Platform · svyLab
svyLab is a multi-tenant analytics platform I designed and built solo. It exists to model the reproducibility, auditability, and tenant-safety properties that regulated real-world evidence work requires — built on top of the open-source svy ecosystem.
This page is my narrative on what I built and why it matters for RWE infrastructure thinking. For product information, see svylab.com.
Core architectural principles
These are not features. They are commitments — when a specific design decision conflicts with one of these, the principle wins. Together they're what makes the platform's properties hold up to scrutiny rather than just look good on a marketing page.
Cross-org reads return 404 at every endpoint — by design, not by access control. A user from org B making a request for a dataset in org A gets the same response as if the dataset did not exist. The only way data flows between orgs is via explicit user action. Architecturally invisible, not just access-controlled.
A dataset's maturity (in_production → team_finalized → org_validated → archived) reflects how far it has moved through the QA pipeline. Its access classification (public / restricted) reflects who in the org can see its data. These axes are independent and governed by different authorities — the decoupling is deliberate, designed to prevent the silent-authorization-expansion bugs that leak sensitive data on promotion.
svy-agents translate natural-language questions into validated svy code. Every translation is shown before execution. Every output persists with full provenance — model, prompt, code, tokens, cost, timestamp. No silent AI-authored data modifications; every transformation is traceable to a user decision. The user finishes their work understanding what they did and why.
Immutable dataset versions; versioned survey designs with full replicate-weight support; analysis lineage with rerun-against-current-version; soft delete with selective restore; Typst-based audit reporting. Every numerical result on the platform can be reconstructed from its inputs.
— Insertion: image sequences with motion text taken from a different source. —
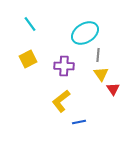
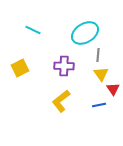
cyan line: moved 3 px right, 6 px down; rotated 28 degrees counterclockwise
yellow square: moved 8 px left, 9 px down
blue line: moved 20 px right, 17 px up
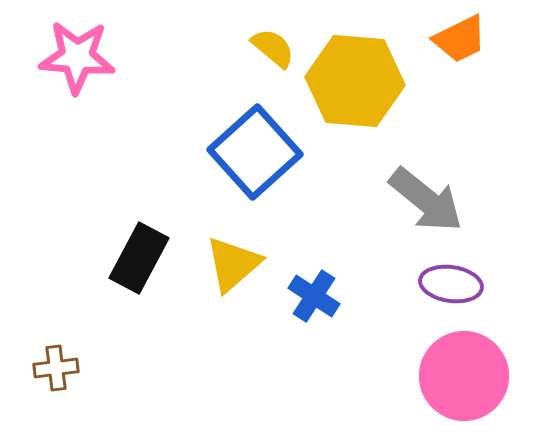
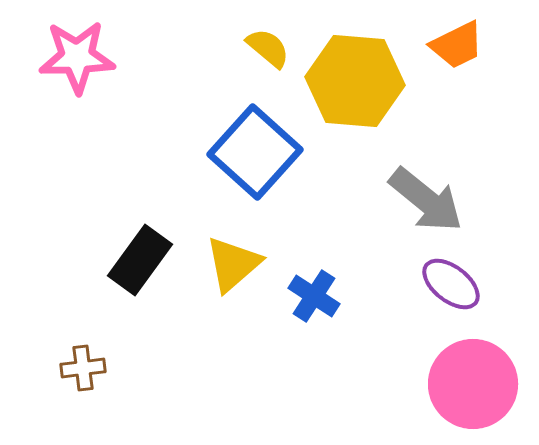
orange trapezoid: moved 3 px left, 6 px down
yellow semicircle: moved 5 px left
pink star: rotated 6 degrees counterclockwise
blue square: rotated 6 degrees counterclockwise
black rectangle: moved 1 px right, 2 px down; rotated 8 degrees clockwise
purple ellipse: rotated 30 degrees clockwise
brown cross: moved 27 px right
pink circle: moved 9 px right, 8 px down
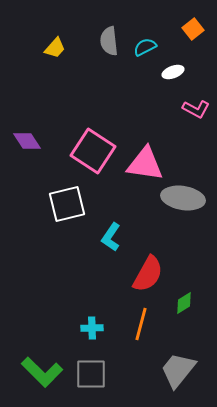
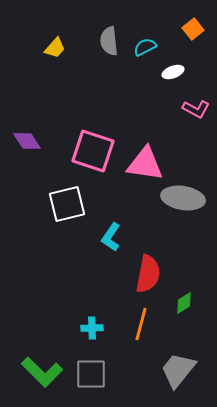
pink square: rotated 15 degrees counterclockwise
red semicircle: rotated 18 degrees counterclockwise
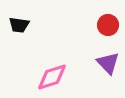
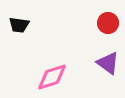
red circle: moved 2 px up
purple triangle: rotated 10 degrees counterclockwise
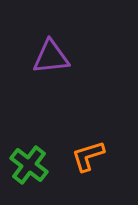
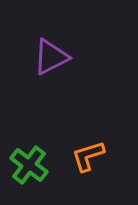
purple triangle: rotated 21 degrees counterclockwise
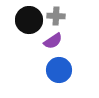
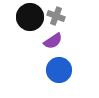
gray cross: rotated 18 degrees clockwise
black circle: moved 1 px right, 3 px up
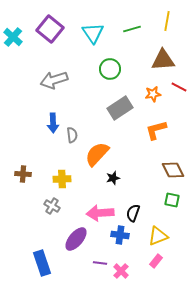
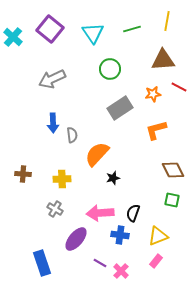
gray arrow: moved 2 px left, 1 px up; rotated 8 degrees counterclockwise
gray cross: moved 3 px right, 3 px down
purple line: rotated 24 degrees clockwise
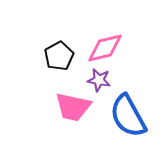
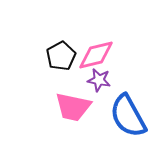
pink diamond: moved 9 px left, 7 px down
black pentagon: moved 2 px right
Built-in, not bolted on.
Why this matters for RWE
svyLab was built around survey data, not claims or EHR data. But the architectural properties — sandbox isolation, reproducibility, governance, AI-with-provenance — are exactly what regulated RWE work requires, and they are unusual to find in someone applying for senior methodology roles. This page explains the mapping.
Stack
From the Rust extensions in the svy core, through the Python backend and async SQLAlchemy data layer, to the Astro/Svelte frontend and the AI provenance layer — one designer, one engineer, one accountable methodologist.
Open source
svyLab sits on top of an open-source Python ecosystem for survey design and analysis — also designed and maintained by me. The platform is the polish; the ecosystem is the foundation.
Comprehensive Python library for sample selection, weighting, estimation, and small area estimation. Published in JOSS (2021).
Next-generation survey design and inference. Taylor linearization; replicate variance (BRR, jackknife, bootstrap). Built with Rust/PyO3 and Polars.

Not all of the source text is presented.